Special interests in Washington continue to try to peddle the federal online gaming bill introduced by Rep. Peter King (R-NY) last week to anyone who will buy. By this round of THE FIGHT, however, veteran industry observers know better than to put too much hope in the bill.
Senate Majority Leader and lukewarm internet poker proponent Harry Reid (D-NV) all but confirmed that lack of hope in an interview last week with the Las Vegas Sun. “I felt for several months now that I don’t see any movement on [online poker],” Reid said. “We’re still trying but I’m not really confident that we can get something done.”
Reid noted that King’s bill is unlikely to succeed for several reasons, but most importantly because it authorizes all forms of internet gaming. Online poker by itself has been a tough enough sell at the federal level, made even tougher by the fact that Reid himself never seemed committed to doing what was necessary to pass a bill.
Like it or not, THE FIGHT is likely to be a state-by-state battle from here on out, and it’s not an especially hopeful battle right now. Earlier this week, buried at the bottom of a story in the Cleveland Plain Dealer about the obstacles to internet gaming in Ohio, was an item about the prospects of an internet gaming bill introduced in Pennsylvania earlier this year by Rep. Tina Davis. The chairperson of the Pennsylvania House’s Gaming Oversight Committee, Rep. Tina Pickett, told the Cleveland Plain Dealer that she would prefer to see how online gaming in New Jersey affects the bottom line of Pennsylvania casinos before moving on the bill.

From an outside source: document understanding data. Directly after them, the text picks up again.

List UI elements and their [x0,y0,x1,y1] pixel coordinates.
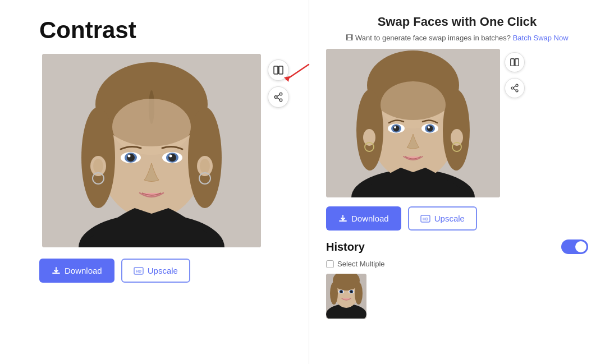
svg-point-15 [168,154,176,162]
svg-point-71 [355,282,363,305]
download-icon-left [52,266,61,275]
svg-point-26 [279,93,282,95]
svg-line-62 [514,89,516,90]
svg-rect-23 [274,66,278,74]
svg-rect-55 [511,59,514,66]
svg-point-70 [330,282,338,305]
history-thumbs [326,274,588,319]
svg-point-8 [112,99,191,155]
svg-text:HD: HD [423,217,428,221]
download-button-left[interactable]: Download [39,259,114,283]
svg-line-30 [277,98,279,99]
contrast-title: Contrast [39,17,136,44]
history-thumb-item[interactable] [326,274,366,319]
svg-point-11 [127,154,135,162]
right-icon-col [505,49,525,98]
svg-line-29 [277,95,279,96]
svg-point-50 [428,126,430,128]
history-header: History [326,239,588,254]
right-panel: Swap Faces with One Click 🎞 Want to gene… [315,0,605,364]
left-image-wrapper [42,54,261,247]
svg-line-61 [514,86,516,87]
upscale-button-left[interactable]: HD Upscale [121,259,190,283]
left-actions: Download HD Upscale [39,259,190,283]
select-multiple-row: Select Multiple [326,260,588,268]
panel-divider [309,0,309,364]
share-button-right[interactable] [505,78,525,98]
svg-point-52 [451,129,463,146]
compare-button-right[interactable] [505,52,525,72]
svg-point-77 [350,291,352,293]
download-icon-right [338,214,347,223]
svg-point-74 [340,291,342,293]
svg-point-51 [363,129,375,146]
history-section: History Select Multiple [326,239,588,319]
svg-point-45 [393,126,400,132]
right-image [326,49,500,197]
share-button-left[interactable] [268,86,289,108]
svg-point-49 [427,126,433,132]
toggle-knob [575,241,586,252]
select-multiple-checkbox[interactable] [326,260,334,268]
share-icon-right [510,84,519,93]
svg-point-58 [516,84,518,86]
batch-swap-link[interactable]: Batch Swap Now [513,34,569,42]
batch-notice: 🎞 Want to generate face swap images in b… [326,34,588,42]
upscale-button-right[interactable]: HD Upscale [408,206,477,231]
svg-point-20 [200,159,210,173]
left-image [42,54,261,247]
svg-point-16 [169,155,172,158]
svg-point-12 [128,155,131,158]
compare-icon-right [510,57,520,67]
history-title: History [326,241,365,254]
hd-icon-left: HD [134,267,144,275]
select-multiple-label: Select Multiple [337,260,385,268]
share-icon-left [273,92,283,102]
svg-marker-32 [284,76,290,82]
download-button-right[interactable]: Download [326,206,401,231]
svg-point-18 [93,159,103,173]
right-actions: Download HD Upscale [326,206,588,231]
svg-point-27 [274,96,277,99]
left-panel: Contrast [0,0,303,364]
history-toggle[interactable] [561,239,588,254]
hd-icon-right: HD [420,215,430,223]
svg-line-31 [286,64,309,80]
svg-rect-56 [515,59,519,66]
svg-point-59 [511,87,514,89]
svg-text:HD: HD [136,269,141,273]
arrow-indicator [281,62,311,84]
right-title: Swap Faces with One Click [326,15,588,29]
right-image-row [326,49,588,197]
svg-point-28 [279,99,282,102]
svg-point-60 [516,90,518,92]
svg-point-46 [394,126,396,128]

New Jersey internet gaming has not yet been rolled out, of course. All signs continue to indicate that the first games will be offered in the fourth quarter of 2013. This week regulators informed casino licensees that all technology partnerships for online gaming should be in place no later than June 29 if casinos want to ensure that they will be able to offer online gaming the moment it goes live in New Jersey at the end of the year.
The deadline is required to complete suitability investigations and other background checks on all potential partners before the first games go live. Licensees were told that any organization which puts a technology partnership in place after June 29 could be delayed from offering internet gaming.
It will likely take a few quarters of operation to determine how helpful New Jersey online gaming has been to New Jersey casinos and how harmful it’s been to Pennsylvania casinos. Assuming that New Jersey launches at the end of November as anticipated, full-year results won’t be available until early in 2015, after the end of Pennsylvania’s current legislative session. If Pickett gets her way and tables HB1235 – and as the Gaming Oversight Committee chairperson, there’s every reason to believe she will – Pennsylvania has a long wait ahead of it.